■ Exercise
Find the line containing "Bestill strømavtale (93, 1202)" in the records below. Copy exactly that line and each one after it, ending at the line containing "[button] (766, 2373)", and nothing more.

■ Supplied data
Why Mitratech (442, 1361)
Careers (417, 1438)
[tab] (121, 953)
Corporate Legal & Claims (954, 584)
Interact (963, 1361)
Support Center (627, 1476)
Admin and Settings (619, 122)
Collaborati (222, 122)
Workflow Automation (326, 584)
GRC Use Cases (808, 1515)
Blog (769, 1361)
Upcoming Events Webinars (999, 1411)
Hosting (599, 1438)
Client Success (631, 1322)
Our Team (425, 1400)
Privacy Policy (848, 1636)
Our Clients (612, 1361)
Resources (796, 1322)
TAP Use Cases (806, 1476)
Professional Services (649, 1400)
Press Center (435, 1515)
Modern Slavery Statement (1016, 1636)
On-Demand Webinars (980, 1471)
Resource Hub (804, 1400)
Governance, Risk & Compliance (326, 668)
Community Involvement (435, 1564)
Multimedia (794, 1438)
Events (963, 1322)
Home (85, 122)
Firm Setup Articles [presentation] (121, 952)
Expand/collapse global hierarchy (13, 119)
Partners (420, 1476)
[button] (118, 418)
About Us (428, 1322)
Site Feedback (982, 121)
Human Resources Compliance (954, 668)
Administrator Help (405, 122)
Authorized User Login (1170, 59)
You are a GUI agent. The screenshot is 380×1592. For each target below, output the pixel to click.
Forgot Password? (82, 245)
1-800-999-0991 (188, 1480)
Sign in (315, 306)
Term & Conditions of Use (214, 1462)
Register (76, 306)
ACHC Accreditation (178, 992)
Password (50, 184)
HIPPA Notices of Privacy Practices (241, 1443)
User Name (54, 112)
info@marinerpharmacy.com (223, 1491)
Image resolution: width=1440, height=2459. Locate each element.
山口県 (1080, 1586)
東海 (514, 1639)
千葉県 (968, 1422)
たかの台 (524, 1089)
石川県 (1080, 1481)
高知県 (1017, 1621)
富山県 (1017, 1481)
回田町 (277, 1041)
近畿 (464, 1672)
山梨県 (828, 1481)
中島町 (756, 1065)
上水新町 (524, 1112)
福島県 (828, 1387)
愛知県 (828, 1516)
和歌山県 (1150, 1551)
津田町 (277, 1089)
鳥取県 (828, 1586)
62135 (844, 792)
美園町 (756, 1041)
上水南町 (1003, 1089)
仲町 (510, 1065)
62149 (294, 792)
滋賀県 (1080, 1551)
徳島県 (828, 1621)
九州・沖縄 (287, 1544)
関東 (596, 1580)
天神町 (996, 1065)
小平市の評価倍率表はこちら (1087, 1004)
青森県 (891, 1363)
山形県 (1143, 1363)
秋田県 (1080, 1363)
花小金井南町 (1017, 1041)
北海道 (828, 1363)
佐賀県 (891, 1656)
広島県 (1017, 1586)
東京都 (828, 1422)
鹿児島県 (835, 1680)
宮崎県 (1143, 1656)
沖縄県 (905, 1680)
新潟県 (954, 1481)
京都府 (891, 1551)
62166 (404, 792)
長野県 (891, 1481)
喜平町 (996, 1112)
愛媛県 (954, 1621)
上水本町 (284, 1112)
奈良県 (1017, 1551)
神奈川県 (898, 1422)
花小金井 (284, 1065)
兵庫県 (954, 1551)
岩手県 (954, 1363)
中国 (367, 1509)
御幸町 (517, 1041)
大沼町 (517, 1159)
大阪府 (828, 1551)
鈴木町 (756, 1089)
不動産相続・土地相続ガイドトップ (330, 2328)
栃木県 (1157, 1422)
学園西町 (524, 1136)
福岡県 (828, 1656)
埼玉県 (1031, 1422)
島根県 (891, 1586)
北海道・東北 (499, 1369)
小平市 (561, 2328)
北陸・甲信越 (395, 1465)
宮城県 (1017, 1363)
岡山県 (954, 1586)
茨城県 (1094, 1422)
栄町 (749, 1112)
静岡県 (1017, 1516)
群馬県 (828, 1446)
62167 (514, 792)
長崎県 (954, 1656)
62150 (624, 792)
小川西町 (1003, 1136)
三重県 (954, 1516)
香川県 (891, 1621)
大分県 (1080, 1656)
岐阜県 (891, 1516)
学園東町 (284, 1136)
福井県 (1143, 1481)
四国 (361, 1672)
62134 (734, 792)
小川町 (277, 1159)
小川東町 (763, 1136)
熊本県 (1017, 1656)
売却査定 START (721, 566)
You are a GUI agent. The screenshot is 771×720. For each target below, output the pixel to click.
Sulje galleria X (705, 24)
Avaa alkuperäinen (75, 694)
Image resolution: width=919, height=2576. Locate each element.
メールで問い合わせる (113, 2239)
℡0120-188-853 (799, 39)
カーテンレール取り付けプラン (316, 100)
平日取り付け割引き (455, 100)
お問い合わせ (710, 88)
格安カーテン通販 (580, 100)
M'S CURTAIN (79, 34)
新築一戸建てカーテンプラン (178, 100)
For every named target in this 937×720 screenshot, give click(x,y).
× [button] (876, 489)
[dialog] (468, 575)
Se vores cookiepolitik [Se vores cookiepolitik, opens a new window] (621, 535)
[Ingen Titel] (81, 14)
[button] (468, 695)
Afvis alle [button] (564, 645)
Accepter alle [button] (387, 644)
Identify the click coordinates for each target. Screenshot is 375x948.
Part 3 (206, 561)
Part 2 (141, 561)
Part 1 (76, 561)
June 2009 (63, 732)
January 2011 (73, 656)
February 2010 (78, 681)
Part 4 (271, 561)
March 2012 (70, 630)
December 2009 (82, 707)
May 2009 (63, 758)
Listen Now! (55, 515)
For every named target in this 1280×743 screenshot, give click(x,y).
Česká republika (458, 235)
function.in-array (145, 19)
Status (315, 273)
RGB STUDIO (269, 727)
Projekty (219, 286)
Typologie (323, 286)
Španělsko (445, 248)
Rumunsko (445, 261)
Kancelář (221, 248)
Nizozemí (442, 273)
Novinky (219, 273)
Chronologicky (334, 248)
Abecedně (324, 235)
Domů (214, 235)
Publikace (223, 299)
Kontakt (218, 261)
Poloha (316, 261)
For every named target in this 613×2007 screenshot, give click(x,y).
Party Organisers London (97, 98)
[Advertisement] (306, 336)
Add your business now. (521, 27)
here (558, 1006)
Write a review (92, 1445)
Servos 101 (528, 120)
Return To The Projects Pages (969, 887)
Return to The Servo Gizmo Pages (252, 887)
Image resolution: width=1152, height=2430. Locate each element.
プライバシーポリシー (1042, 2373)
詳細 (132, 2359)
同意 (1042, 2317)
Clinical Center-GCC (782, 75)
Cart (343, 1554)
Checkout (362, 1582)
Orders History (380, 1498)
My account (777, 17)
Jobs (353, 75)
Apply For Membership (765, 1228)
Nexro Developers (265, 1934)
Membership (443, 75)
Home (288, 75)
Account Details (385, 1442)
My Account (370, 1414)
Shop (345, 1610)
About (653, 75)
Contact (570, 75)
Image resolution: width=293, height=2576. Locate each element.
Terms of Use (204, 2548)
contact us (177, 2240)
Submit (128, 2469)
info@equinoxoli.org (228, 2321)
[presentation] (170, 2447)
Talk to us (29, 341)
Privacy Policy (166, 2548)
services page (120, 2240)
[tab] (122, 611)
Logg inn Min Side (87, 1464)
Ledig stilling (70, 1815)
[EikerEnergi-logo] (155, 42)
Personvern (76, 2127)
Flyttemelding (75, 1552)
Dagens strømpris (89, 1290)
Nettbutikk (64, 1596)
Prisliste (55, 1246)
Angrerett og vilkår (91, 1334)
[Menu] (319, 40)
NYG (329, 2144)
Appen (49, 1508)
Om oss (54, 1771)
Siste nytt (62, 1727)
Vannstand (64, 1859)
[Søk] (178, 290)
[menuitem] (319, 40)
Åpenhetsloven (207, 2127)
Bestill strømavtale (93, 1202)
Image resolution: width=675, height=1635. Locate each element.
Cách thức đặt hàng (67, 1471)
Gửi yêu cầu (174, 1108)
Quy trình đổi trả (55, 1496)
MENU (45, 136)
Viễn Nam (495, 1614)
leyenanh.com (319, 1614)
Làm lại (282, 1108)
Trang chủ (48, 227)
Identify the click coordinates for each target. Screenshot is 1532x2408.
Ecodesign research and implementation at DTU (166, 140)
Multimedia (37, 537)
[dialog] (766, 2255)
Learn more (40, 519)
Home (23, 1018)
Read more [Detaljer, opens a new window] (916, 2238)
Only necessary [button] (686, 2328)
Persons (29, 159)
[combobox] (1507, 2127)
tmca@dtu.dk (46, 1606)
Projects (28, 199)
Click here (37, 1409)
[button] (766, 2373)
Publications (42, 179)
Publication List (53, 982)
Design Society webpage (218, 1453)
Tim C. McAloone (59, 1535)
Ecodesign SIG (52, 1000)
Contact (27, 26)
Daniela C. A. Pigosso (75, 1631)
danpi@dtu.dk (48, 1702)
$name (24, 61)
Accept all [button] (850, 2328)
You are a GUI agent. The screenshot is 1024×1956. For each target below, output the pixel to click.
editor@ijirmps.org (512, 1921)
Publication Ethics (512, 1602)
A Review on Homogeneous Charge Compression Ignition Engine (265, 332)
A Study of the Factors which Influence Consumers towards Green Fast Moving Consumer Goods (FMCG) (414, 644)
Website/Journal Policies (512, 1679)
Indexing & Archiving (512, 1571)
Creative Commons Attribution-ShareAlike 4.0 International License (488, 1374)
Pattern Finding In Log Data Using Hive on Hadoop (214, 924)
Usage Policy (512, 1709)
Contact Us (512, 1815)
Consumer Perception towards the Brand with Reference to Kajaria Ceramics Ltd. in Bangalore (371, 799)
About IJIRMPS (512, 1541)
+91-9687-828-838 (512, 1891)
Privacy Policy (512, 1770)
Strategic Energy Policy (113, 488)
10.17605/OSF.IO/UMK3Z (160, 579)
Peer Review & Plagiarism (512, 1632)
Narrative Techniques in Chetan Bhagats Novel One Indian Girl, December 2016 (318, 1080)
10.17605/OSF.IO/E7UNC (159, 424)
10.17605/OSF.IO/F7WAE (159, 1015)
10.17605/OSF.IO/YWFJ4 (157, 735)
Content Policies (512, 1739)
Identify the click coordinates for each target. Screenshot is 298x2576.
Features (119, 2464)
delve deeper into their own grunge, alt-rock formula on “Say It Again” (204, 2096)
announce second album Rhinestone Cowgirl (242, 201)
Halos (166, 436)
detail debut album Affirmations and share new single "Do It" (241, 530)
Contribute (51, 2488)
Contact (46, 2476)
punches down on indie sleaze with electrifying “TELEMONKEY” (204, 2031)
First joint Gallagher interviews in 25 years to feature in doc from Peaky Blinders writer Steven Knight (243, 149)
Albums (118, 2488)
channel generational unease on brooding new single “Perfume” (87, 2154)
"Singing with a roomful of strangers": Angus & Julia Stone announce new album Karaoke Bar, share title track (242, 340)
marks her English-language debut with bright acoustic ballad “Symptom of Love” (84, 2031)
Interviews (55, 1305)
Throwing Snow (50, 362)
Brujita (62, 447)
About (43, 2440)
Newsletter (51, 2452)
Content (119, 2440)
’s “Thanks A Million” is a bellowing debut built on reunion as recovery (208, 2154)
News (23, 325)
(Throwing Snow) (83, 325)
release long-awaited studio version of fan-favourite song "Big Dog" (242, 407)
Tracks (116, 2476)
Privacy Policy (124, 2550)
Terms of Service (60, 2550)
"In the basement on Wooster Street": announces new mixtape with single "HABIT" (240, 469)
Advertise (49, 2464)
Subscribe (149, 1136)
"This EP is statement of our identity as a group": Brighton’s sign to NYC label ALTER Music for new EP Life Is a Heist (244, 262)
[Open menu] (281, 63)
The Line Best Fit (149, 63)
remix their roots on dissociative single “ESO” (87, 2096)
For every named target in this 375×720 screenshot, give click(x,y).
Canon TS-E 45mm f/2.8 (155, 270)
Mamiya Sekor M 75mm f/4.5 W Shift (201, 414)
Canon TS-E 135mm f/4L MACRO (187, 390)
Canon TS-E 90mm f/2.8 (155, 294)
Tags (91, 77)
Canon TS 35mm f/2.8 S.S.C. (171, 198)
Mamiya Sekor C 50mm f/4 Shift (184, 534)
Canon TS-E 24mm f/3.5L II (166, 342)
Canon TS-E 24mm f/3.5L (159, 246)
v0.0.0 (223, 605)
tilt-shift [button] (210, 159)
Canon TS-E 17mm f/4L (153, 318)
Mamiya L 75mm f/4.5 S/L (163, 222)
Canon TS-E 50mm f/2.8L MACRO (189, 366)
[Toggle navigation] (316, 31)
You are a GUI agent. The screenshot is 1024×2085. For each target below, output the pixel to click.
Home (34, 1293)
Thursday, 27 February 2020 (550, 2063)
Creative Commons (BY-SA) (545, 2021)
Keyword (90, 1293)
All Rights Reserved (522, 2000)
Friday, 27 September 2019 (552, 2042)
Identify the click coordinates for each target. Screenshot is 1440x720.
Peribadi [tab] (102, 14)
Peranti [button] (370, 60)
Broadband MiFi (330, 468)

■ Answer area
Bestill strømavtale (93, 1202)
Image resolution: width=675, height=1635. Locate each element.
Cách thức đặt hàng (67, 1471)
Gửi yêu cầu (174, 1108)
Quy trình đổi trả (55, 1496)
MENU (45, 136)
Viễn Nam (495, 1614)
leyenanh.com (319, 1614)
Làm lại (282, 1108)
Trang chủ (48, 227)
Identify the click coordinates for each target. Screenshot is 1532x2408.
Ecodesign research and implementation at DTU (166, 140)
Multimedia (37, 537)
[dialog] (766, 2255)
Learn more (40, 519)
Home (23, 1018)
Read more [Detaljer, opens a new window] (916, 2238)
Only necessary [button] (686, 2328)
Persons (29, 159)
[combobox] (1507, 2127)
tmca@dtu.dk (46, 1606)
Projects (28, 199)
Click here (37, 1409)
[button] (766, 2373)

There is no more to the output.